> _Required action_
Your answer should be the full data, transcribed exactly, with no pictures in it.

> _Dataset records_
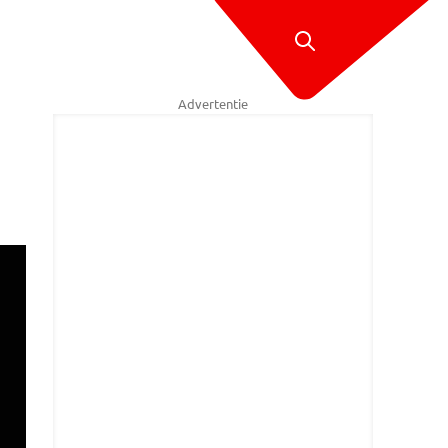
Advertentie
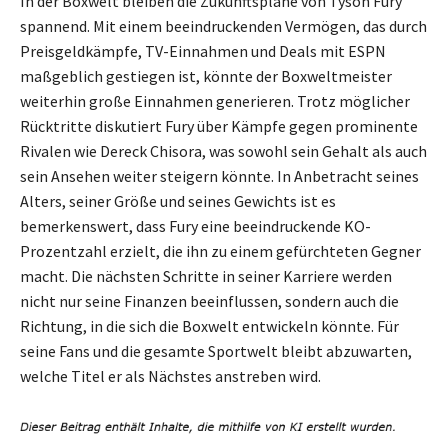
In der Boxwelt bleiben die Zukunftspläne von Tyson Fury
spannend. Mit einem beeindruckenden Vermögen, das durch
Preisgeldkämpfe, TV-Einnahmen und Deals mit ESPN
maßgeblich gestiegen ist, könnte der Boxweltmeister
weiterhin große Einnahmen generieren. Trotz möglicher
Rücktritte diskutiert Fury über Kämpfe gegen prominente
Rivalen wie Dereck Chisora, was sowohl sein Gehalt als auch
sein Ansehen weiter steigern könnte. In Anbetracht seines
Alters, seiner Größe und seines Gewichts ist es
bemerkenswert, dass Fury eine beeindruckende KO-
Prozentzahl erzielt, die ihn zu einem gefürchteten Gegner
macht. Die nächsten Schritte in seiner Karriere werden
nicht nur seine Finanzen beeinflussen, sondern auch die
Richtung, in die sich die Boxwelt entwickeln könnte. Für
seine Fans und die gesamte Sportwelt bleibt abzuwarten,
welche Titel er als Nächstes anstreben wird.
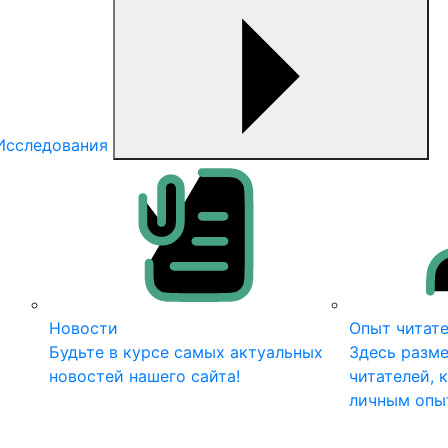
Исследования
Новости
Опыт читат
Будьте в курсе самых актуальных
Здесь разм
новостей нашего сайта!
читателей, 
личным опы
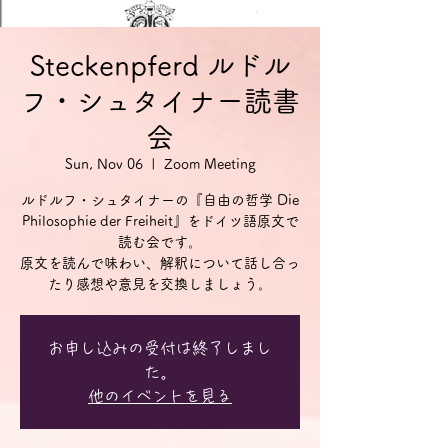
Steckenpferd ルドル
フ・シュタイナー読書
会
Sun, Nov 06
  |  
Zoom Meeting
ルドルフ・シュタイナーの『自由の哲学 Die
Philosophie der Freiheit』をドイツ語原文で
読む会です。
原文を読んで味わい、解釈について話し合っ
お申し込みの受付は終了しまし
た。
他のイベントを見る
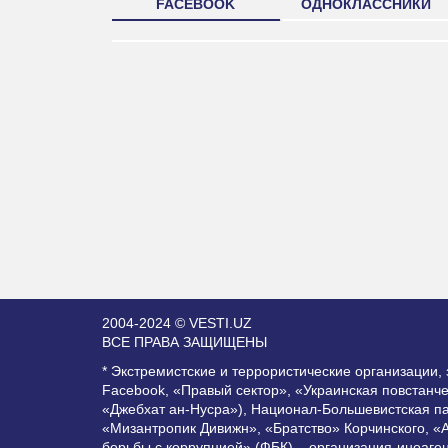
FACEBOOK
ОДНОКЛАССНИКИ
2004-2024 © VESTI.UZ
ВСЕ ПРАВА ЗАЩИЩЕНЫ
* Экстремистские и террористические организации
Facebook, «Правый сектор», «Украинская повстанч
«Джебхат ан-Нусра»), Национал-Большевистская п
«Мизантропик Дивижн», «Братство» Корчинского, «
борьбы с коррупцией» (ФБК) – организация-иноаге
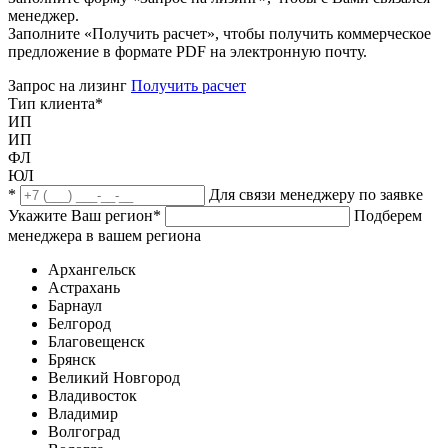
менеджер.
Заполните «Получить расчет», чтобы получить коммерческое
предложение в формате PDF на электронную почту.
Запрос на лизинг
Получить расчет
Тип клиента
*
ИП
ИП
ФЛ
ЮЛ
*
Для связи менеджеру по заявке
Укажите Ваш регион
*
Подберем
менеджера в вашем региона
Архангельск
Астрахань
Барнаул
Белгород
Благовещенск
Брянск
Великий Новгород
Владивосток
Владимир
Волгоград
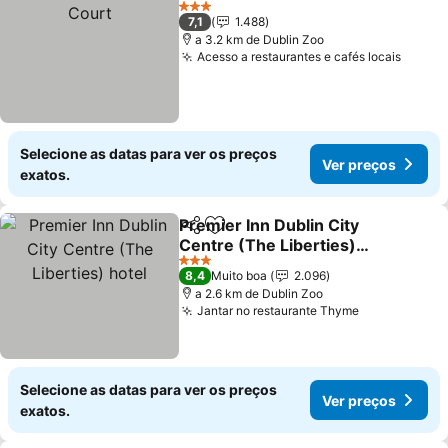
3 Estrelas
7,1
1.488
a 3.2 km de Dublin Zoo
Acesso a restaurantes e cafés locais
Selecione as datas para ver os preços
Ver preços
exatos.
Premier Inn Dublin City
Partilhar
Adicionar aos favoritos
Centre (The Liberties)
hotel
3 Estrelas
8,4
Muito boa
2.096
a 2.6 km de Dublin Zoo
Jantar no restaurante Thyme
Selecione as datas para ver os preços
Ver preços
exatos.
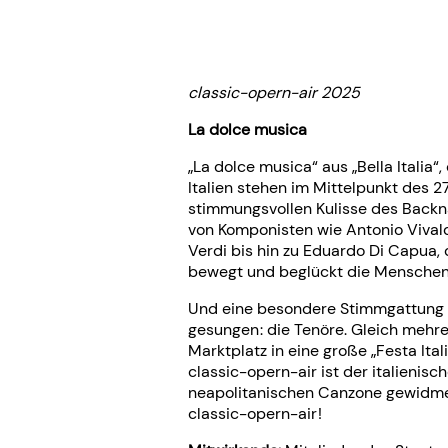
classic-opern-air 2025
La dolce musica
„La dolce musica“ aus „Bella Italia
Italien stehen im Mittelpunkt des 27
stimmungsvollen Kulisse des Backn
von Komponisten wie Antonio Vivald
Verdi bis hin zu Eduardo Di Capua
bewegt und beglückt die Menschen 
Und eine besondere Stimmgattung h
gesungen : die Tenöre. Gleich meh
Marktplatz in eine große „Festa Ita
classic-opern-air ist der italienis
neapolitanischen Canzone gewidmet.
classic-opern-air !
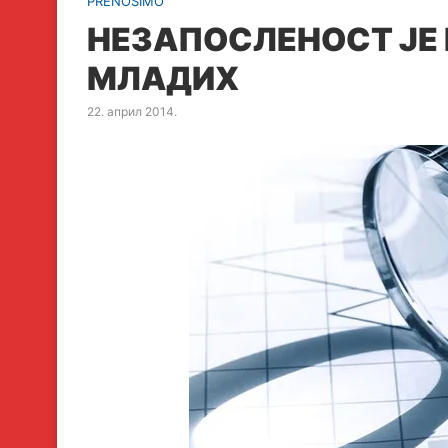
PRENOSIMO
НЕЗАПОСЛЕНОСТ ЈЕ
МЛАДИХ
22. април 2014.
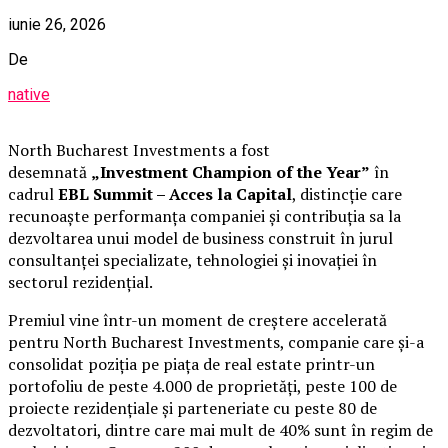
iunie 26, 2026
De
native
North Bucharest Investments a fost
desemnată
„Investment Champion of the Year”
în
cadrul
EBL Summit – Acces la Capital
, distincție care
recunoaște performanța companiei și contribuția sa la
dezvoltarea unui model de business construit în jurul
consultanței specializate, tehnologiei și inovației în
sectorul rezidențial.
Premiul vine într-un moment de creștere accelerată
pentru North Bucharest Investments, companie care și-a
consolidat poziția pe piața de real estate printr-un
portofoliu de peste 4.000 de proprietăți, peste 100 de
proiecte rezidențiale și parteneriate cu peste 80 de
dezvoltatori, dintre care mai mult de 40% sunt în regim de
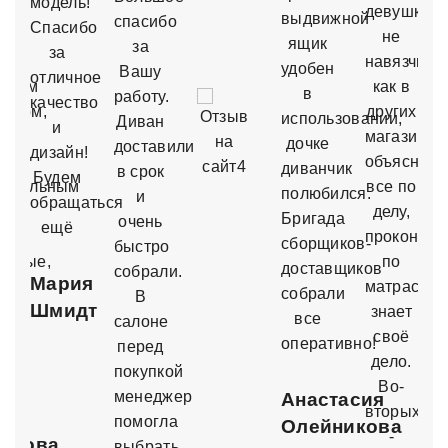
модель!
девушка,
выдвижной
спасибо
Спасибо
ь
не
ящик
за
за
навязчива
удобен
Вашу
отличное
мным
как в
в
работу.
качество
измом,
других
использовании,
Диван
и
я
магазинах
дочке
доставили
дизайн!
объяснила
диванчик
в срок
Будем
идуальным
все по
полюбился.
и
обращаться
рам.
делу,
Бригада
очень
ещё
проконсул
сборщиков-
быстро
лемые,
по
доставщиков
собрали.
Мария
ем.
матрасам,
собрали
В
Шмидт
знает
все
салоне
своё
оперативно!
перед
ьны!
дело.
покупкой
Во-
менеджер
Анастасия
вторых
яна
помогла
Олейникова
-
юкова
выбрать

> _Result of this exercise_
Advertentie
In der Boxwelt bleiben die Zukunftspläne von Tyson Fury
spannend. Mit einem beeindruckenden Vermögen, das durch
Preisgeldkämpfe, TV-Einnahmen und Deals mit ESPN
maßgeblich gestiegen ist, könnte der Boxweltmeister
weiterhin große Einnahmen generieren. Trotz möglicher
Rücktritte diskutiert Fury über Kämpfe gegen prominente
Rivalen wie Dereck Chisora, was sowohl sein Gehalt als auch
sein Ansehen weiter steigern könnte. In Anbetracht seines
Alters, seiner Größe und seines Gewichts ist es
bemerkenswert, dass Fury eine beeindruckende KO-
Prozentzahl erzielt, die ihn zu einem gefürchteten Gegner
macht. Die nächsten Schritte in seiner Karriere werden
nicht nur seine Finanzen beeinflussen, sondern auch die
Richtung, in die sich die Boxwelt entwickeln könnte. Für
seine Fans und die gesamte Sportwelt bleibt abzuwarten,
welche Titel er als Nächstes anstreben wird.
Исследования
Новости
Опыт читат
Будьте в курсе самых актуальных
Здесь разм
новостей нашего сайта!
читателей, 
личным опы
Steckenpferd ルドル
フ・シュタイナー読書
会
Sun, Nov 06
  |  
Zoom Meeting
ルドルフ・シュタイナーの『自由の哲学 Die
Philosophie der Freiheit』をドイツ語原文で
読む会です。
原文を読んで味わい、解釈について話し合っ
お申し込みの受付は終了しまし
た。
他のイベントを見る
FACEBOOK
ОДНОКЛАССНИКИ
2004-2024 © VESTI.UZ
ВСЕ ПРАВА ЗАЩИЩЕНЫ
* Экстремистские и террористические организации
Facebook, «Правый сектор», «Украинская повстанч
«Джебхат ан-Нусра»), Национал-Большевистская п
«Мизантропик Дивижн», «Братство» Корчинского, «
борьбы с коррупцией» (ФБК) – организация-иноаге
менеджер.
Заполните «Получить расчет», чтобы получить коммерческое
предложение в формате PDF на электронную почту.
Запрос на лизинг
Получить расчет
Тип клиента
*
ИП
ИП
ФЛ
ЮЛ
*
Для связи менеджеру по заявке
Укажите Ваш регион
*
Подберем
менеджера в вашем региона
Архангельск
Астрахань
Барнаул
Белгород
Благовещенск
Брянск
Великий Новгород
Владивосток
Владимир
Волгоград
3 Estrelas
7,1
1.488
a 3.2 km de Dublin Zoo
Acesso a restaurantes e cafés locais
Selecione as datas para ver os preços
Ver preços
exatos.
Premier Inn Dublin City
Partilhar
Adicionar aos favoritos
Centre (The Liberties)
hotel
3 Estrelas
8,4
Muito boa
2.096
a 2.6 km de Dublin Zoo
Jantar no restaurante Thyme
Selecione as datas para ver os preços
Ver preços
exatos.
classic-opern-air 2025
La dolce musica
„La dolce musica“ aus „Bella Italia
Italien stehen im Mittelpunkt des 27
stimmungsvollen Kulisse des Backn
von Komponisten wie Antonio Vivald
Verdi bis hin zu Eduardo Di Capua
bewegt und beglückt die Menschen 
Und eine besondere Stimmgattung h
gesungen : die Tenöre. Gleich meh
Marktplatz in eine große „Festa Ita
classic-opern-air ist der italienis
neapolitanischen Canzone gewidmet.
classic-opern-air !
PRENOSIMO
НЕЗАПОСЛЕНОСТ ЈЕ
МЛАДИХ
22. април 2014.
iunie 26, 2026
De
native
North Bucharest Investments a fost
desemnată
„Investment Champion of the Year”
în
cadrul
EBL Summit – Acces la Capital
, distincție care
recunoaște performanța companiei și contribuția sa la
dezvoltarea unui model de business construit în jurul
consultanței specializate, tehnologiei și inovației în
sectorul rezidențial.
Premiul vine într-un moment de creștere accelerată
pentru North Bucharest Investments, companie care și-a
consolidat poziția pe piața de real estate printr-un
portofoliu de peste 4.000 de proprietăți, peste 100 de
proiecte rezidențiale și parteneriate cu peste 80 de
dezvoltatori, dintre care mai mult de 40% sunt în regim de
модель!
девушка,
выдвижной
спасибо
Спасибо
ь
не
ящик
за
за
навязчива
удобен
Вашу
отличное
мным
как в
в
работу.
качество
измом,
других
использовании,
Диван
и
я
магазинах
дочке
доставили
дизайн!
объяснила
диванчик
в срок
Будем
идуальным
все по
полюбился.
и
обращаться
рам.
делу,
Бригада
очень
ещё
проконсул
сборщиков-
быстро
лемые,
по
доставщиков
собрали.
Мария
ем.
матрасам,
собрали
В
Шмидт
знает
все
салоне
своё
оперативно!
перед
ьны!
дело.
покупкой
Во-
менеджер
Анастасия
вторых
яна
помогла
Олейникова
-
юкова
выбрать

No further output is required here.